[WORK TO BE COMPLETED]: For this exercise, the lines from the one with "pyautogui.click(x=<x>, y=<y>)" through the final line of the data below are to be transcribed exactly, and pictures are to be skipped.

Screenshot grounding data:
--- START ---

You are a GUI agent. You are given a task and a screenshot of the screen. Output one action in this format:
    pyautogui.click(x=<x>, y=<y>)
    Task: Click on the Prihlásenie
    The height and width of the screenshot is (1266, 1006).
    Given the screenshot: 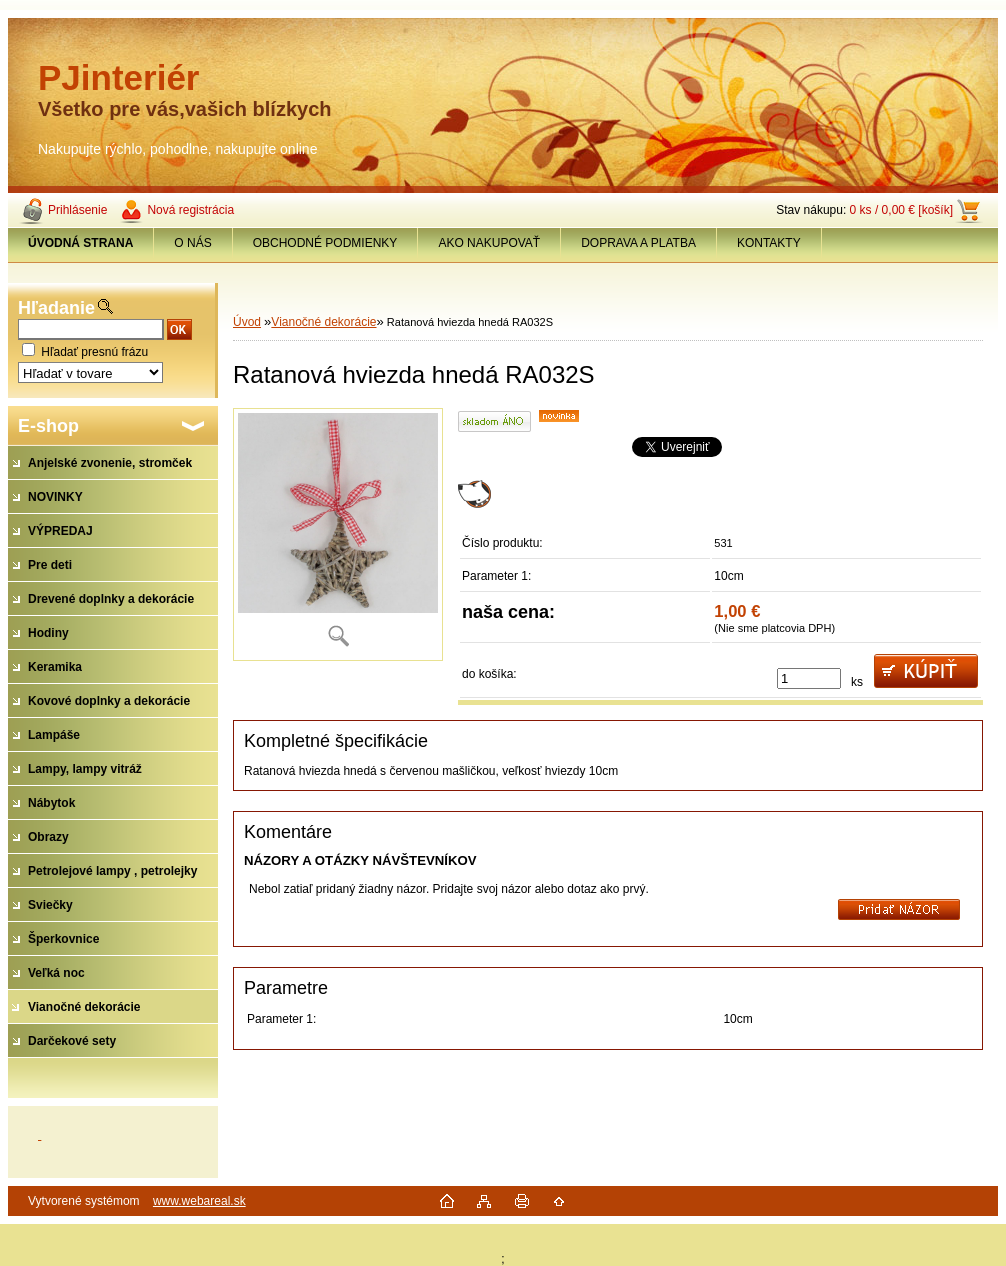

--- END ---

[SOLUTION]:
    pyautogui.click(x=<x>, y=<y>)
    Task: Click on the Prihlásenie
    The height and width of the screenshot is (1266, 1006).
    Given the screenshot: 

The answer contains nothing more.